REPORTAGE. Les autorités algériennes ont annoncé le lancements des recherches pour trouver la dépouille du militant communiste disparu en 1957.

C’est sous un soleil de plomb et aux chants patriotiques des militantes féministes et de gauche que Pierre Audin a inauguré la stèle dédiée à son père, le militant communiste Maurice Audin, à Alger-centre, sur la place qui porte le nom de ce disparu de la « bataille d’Alger ».

Plusieurs dizaines de personnes, dont des jeunes, ont assisté ce 5 juin, émues, à la brève cérémonie, à laquelle ont pris part des officiels au nom du gouvernement algérien. « Que se passe-t-il ? » demande un passant intrigué par le rassemblement dans une capitale qui n’a plus renoué avec les mouvements de foule depuis la fin du hirak. « Tu ne connais pas Audin, ce Français mort pour que vive l’Algérie ? » lui rétorque une militante de gauche, qui venait d’entonner L’Internationale , poing levé, avec ses camarades, en français et en arabe. « Je suis très ému, témoigne Ali, retraité de la Poste qui a attendu sur la place depuis le matin. Il faut rendre justice à tous ceux qui sont tombés au champ d’honneur. » Ali lève les mains en l’air en récitant un verset du Coran sur les martyrs, « ceux qui demeurent vivants chez Dieu ».
« Actes de tortures »
« Il est très important de faire ce genre de geste, c’est une manière forte de revisiter notre récit national de la guerre de libération. Il faut expliquer aux jeunes générations que le combat à l’époque avait rassemblé Algériens et Européens d’Algérie, communistes et libéraux », explique Fatma, professeure d’université. Avec ses amies, quand le cortège officiel emporte Pierre Audin et sa délégation, elles déposent une gerbe de fleurs au pied de la stèle, reprenant des chants patriotiques.
Pour rappel, le président français Emmanuel Macron a reconnu, le 13 septembre 2018, dans une déclaration à la veuve de Maurice Audin, Josette – décédée en février 2019 –, que l’État français était responsable de la disparition de son mari, dans le cadre d’un « système » entraînant « des actes de torture ».
« Il importe que cette histoire soit connue, qu’elle soit regardée avec courage et lucidité.
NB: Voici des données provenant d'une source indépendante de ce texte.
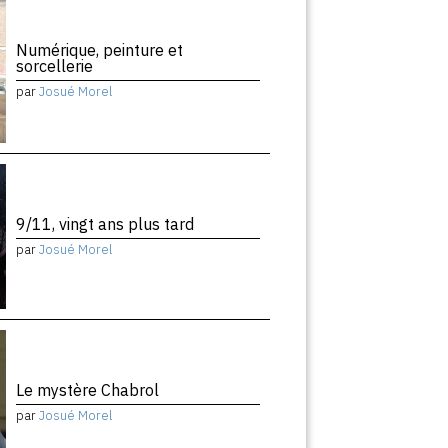
Numérique, peinture et
sorcellerie
par
Josué Morel
9/11, vingt ans plus tard
par
Josué Morel
Le mystère Chabrol
par
Josué Morel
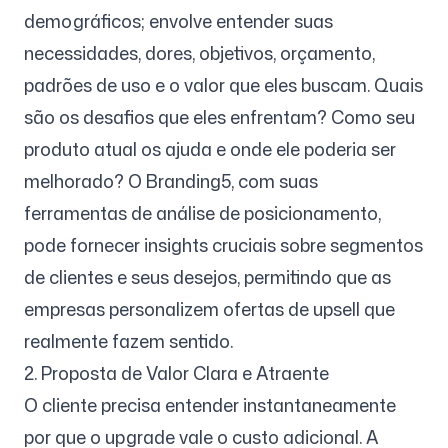
demográficos; envolve entender suas
necessidades, dores, objetivos, orçamento,
padrões de uso e o valor que eles buscam. Quais
são os desafios que eles enfrentam? Como seu
produto atual os ajuda e onde ele poderia ser
melhorado? O Branding5, com suas
ferramentas de análise de posicionamento,
pode fornecer insights cruciais sobre segmentos
de clientes e seus desejos, permitindo que as
empresas personalizem ofertas de upsell que
realmente fazem sentido.
2. Proposta de Valor Clara e Atraente
O cliente precisa entender instantaneamente
por que o upgrade vale o custo adicional. A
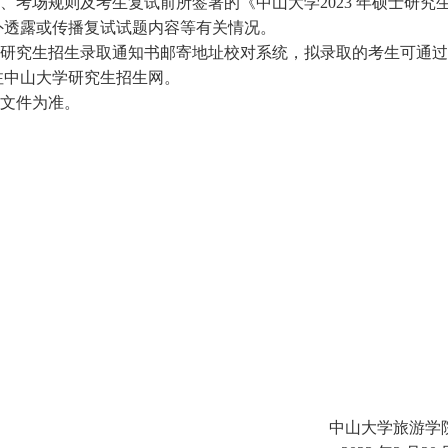
、考场规则及考生复试前所签署的《中山大学2023 年硕士研究
外透露或传播复试试题内容等有关情况。
士研究生招生录取通知书邮寄地址校对系统，拟录取的考生可通过
注中山大学研究生招生网。
关文件为准。
中山大学旅游学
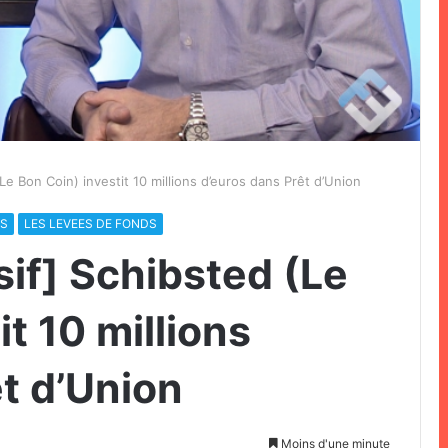
Le Bon Coin) investit 10 millions d’euros dans Prêt d’Union
TS
LES LEVEES DE FONDS
sif] Schibsted (Le
t 10 millions
t d’Union
Moins d'une minute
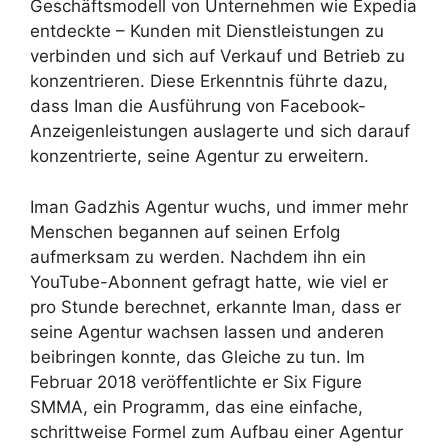
Geschäftsmodell von Unternehmen wie Expedia
entdeckte – Kunden mit Dienstleistungen zu
verbinden und sich auf Verkauf und Betrieb zu
konzentrieren. Diese Erkenntnis führte dazu,
dass Iman die Ausführung von Facebook-
Anzeigenleistungen auslagerte und sich darauf
konzentrierte, seine Agentur zu erweitern.
Iman Gadzhis Agentur wuchs, und immer mehr
Menschen begannen auf seinen Erfolg
aufmerksam zu werden. Nachdem ihn ein
YouTube-Abonnent gefragt hatte, wie viel er
pro Stunde berechnet, erkannte Iman, dass er
seine Agentur wachsen lassen und anderen
beibringen konnte, das Gleiche zu tun. Im
Februar 2018 veröffentlichte er Six Figure
SMMA, ein Programm, das eine einfache,
schrittweise Formel zum Aufbau einer Agentur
Il y va de l’apaisement et de la sérénité de ceux qu’elle a meurtris tant en Algérie qu’en France », avait déclaré le chef de l’État français.
Mort en détention
Le 11 juin 1957, en pleine « bataille d’Alger », le jeune militant communiste français, engagé en faveur de l’indépendance algérienne, alors âgé de 25 ans, mathématicien et assistant à la faculté d’Alger, est arrêté à son domicile par les parachutistes du général Massu.
Il est ensuite torturé dans une villa sur les hauteurs d’Alger. Dix jours plus tard, son épouse, Josette, apprend que son mari se serait évadé lors d’un transfert vers un autre centre de détention. Cette version officielle restera de mise, jusqu’à ce que l’ancien président François Hollande ait reconnu, en 2014 que « les documents et les témoignages dont nous disposons aujourd’hui sont suffisamment nombreux et concordants pour infirmer la thèse de l’évasion qui avait été avancée à l’époque. M. Audin ne s’est pas évadé. Il est mort durant sa détention ».
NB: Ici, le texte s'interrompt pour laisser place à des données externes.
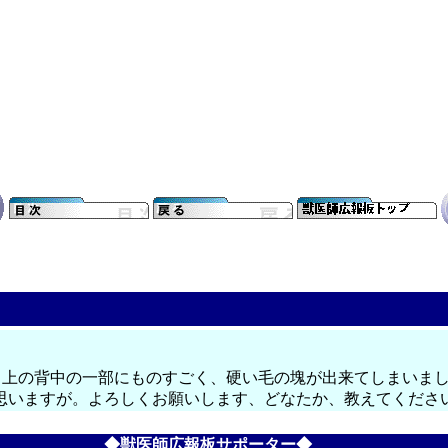
し上の背中の一部にものすごく、硬い毛の塊が出来てしまいま
思いますが。よろしくお願いします、どなたか、教えてくださ
◆獣医師広報板サポーター◆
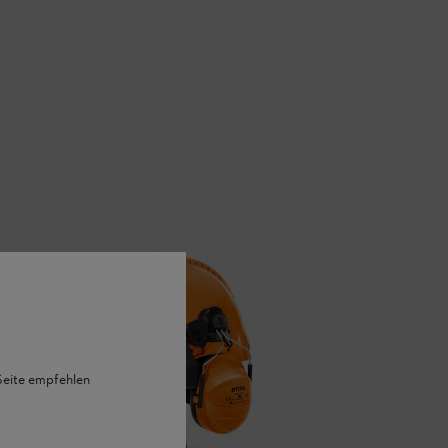
 Seite empfehlen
Ce 5 juin, le ministre des Moudjahidine (anciens combattants) a déclaré qu’il avait donné « des instructions pour que soient entreprises les recherches sur les lieux où le corps du chahid (martyr) pourrait avoir été enterré par ses bourreaux », selon Pierre Mansat, président de l’Association Josette et Maurice Audin, présent à Alger. « L’association fera des démarches pour que l’exécutif français fasse pression sur les anciens militaires afin qu’ils ouvrent leurs archives personnelles ainsi que celles qu’ils ont privatisées », a également posté Pierre Mansat sur les réseaux sociaux dès la fin de la cérémonie de ce matin.
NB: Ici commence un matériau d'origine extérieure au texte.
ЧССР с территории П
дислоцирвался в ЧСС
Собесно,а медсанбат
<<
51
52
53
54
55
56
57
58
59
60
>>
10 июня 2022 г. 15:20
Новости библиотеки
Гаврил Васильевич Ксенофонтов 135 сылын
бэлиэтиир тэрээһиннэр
Pour rappel, des membres de l’Association Josette et Maurice Audin, arrivés le 28 mai en Algérie pour marquer le 60e anniversaire de l’indépendance algérienne, ont multiplié les rencontres dans des universités à Constantine, Oran et Alger, notamment avec des étudiants, des anciens combattants condamnés à mort, des militantes féministes, des officiels, etc. Début mai dernier, Pierre Audin qui est aussi mathématicien comme son père, a obtenu la nationalité algérienne.